A tender, haunting meditation on loss.

A grieving mother creates a palpable, imagined son.

In her recent memoir, Li (Dear Friend, from My Life I Write to You in Your Life, 2017, etc.), a MacArthur fellow and winner of several writing awards, revealed having suffered from recurring depression and twice attempting suicide. The consequences of suicide for the living are central to her quiet, unsettling new novel, construed as a conversation between a mother and her dead 16-year-old son, Nikolai. “I was almost you once,” his mother tells the child she desperately and passionately imagines back to life, “and that’s why I have allowed myself to make up this world to talk with you”—about sadness, motherhood, memory, and the inadequacy of words.

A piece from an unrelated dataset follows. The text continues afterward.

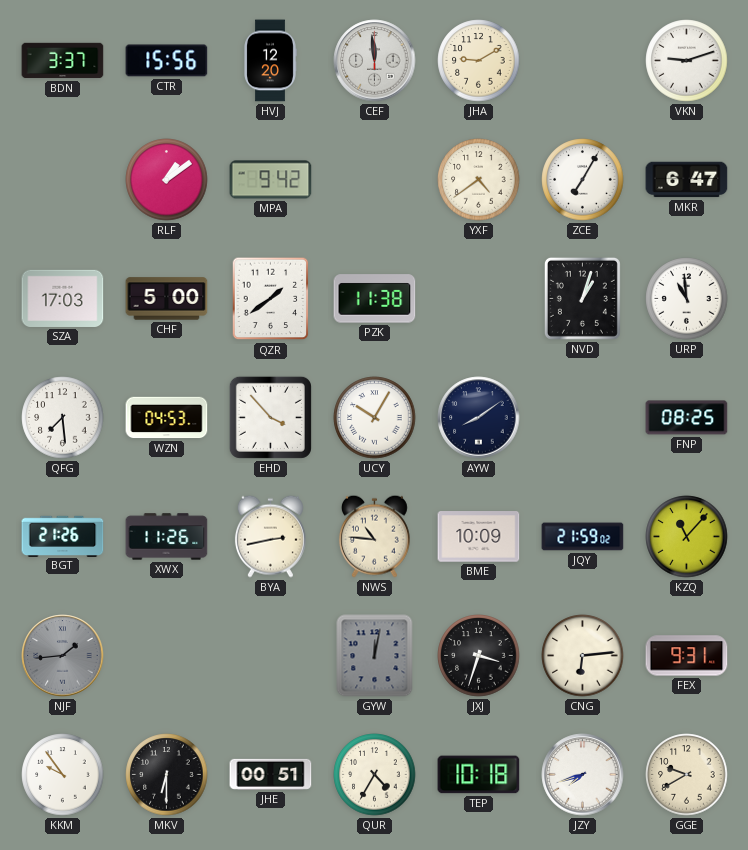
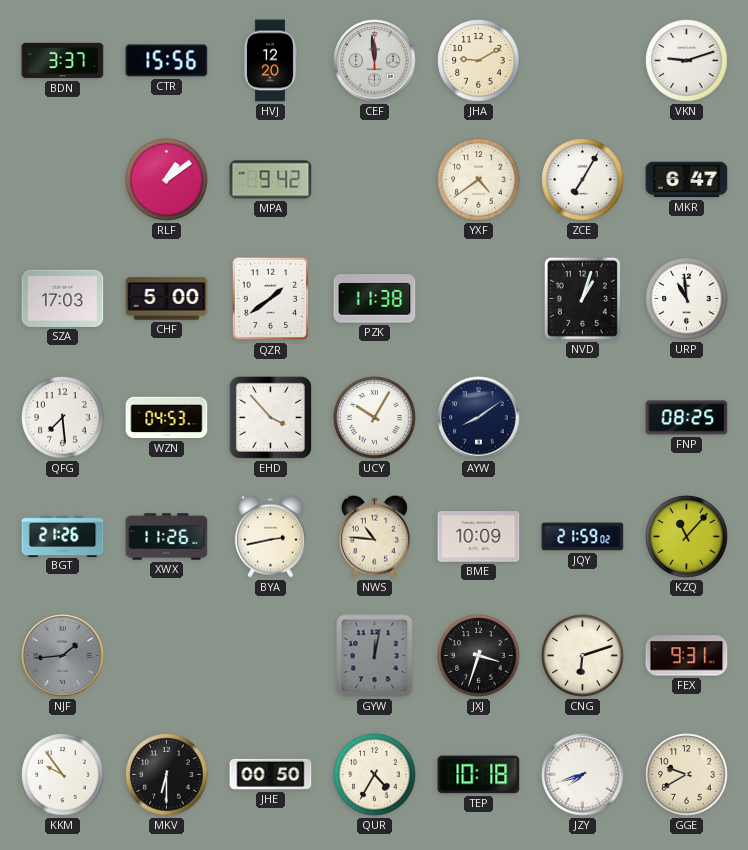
CNG: 6:14 -> 6:12
JHE: 00:51 -> 00:50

Although he is precocious, articulate, and often impatient—accusing his mother of resorting to clichés—Nikolai never explains his reasons for ending his life, saying only, “You promised that you would understand.” But though she knows that “contentment was never a word in his dictionary,” understanding defies her: She knows nothing of “the bad dreams he had not told me over the years, the steps he had walked and the thoughts he had gone through on his last day.” Searching for words to convey her pain, she finds “no good language when it comes to the unspeakable.” “Words provided to me—loss, grief, sorrow, bereavement, trauma—never seemed to be able to speak precisely of what was plaguing me,” the mother says. A writer, she once had begun a novel in which a woman lost her son to suicide when she was 44. “I had not known the same thing would happen to me when I was forty-four,” she tells her son. “Maybe,” he suggests, “you’ve been writing the novel to prepare yourself.” She has always written to prepare herself for losing him, she reflects, “pre-living the pain” as if to inure herself to it. But “pre-living is not living,” she says. “I will be sad today and tomorrow, a week from now, a year from now. I will be sad forever.”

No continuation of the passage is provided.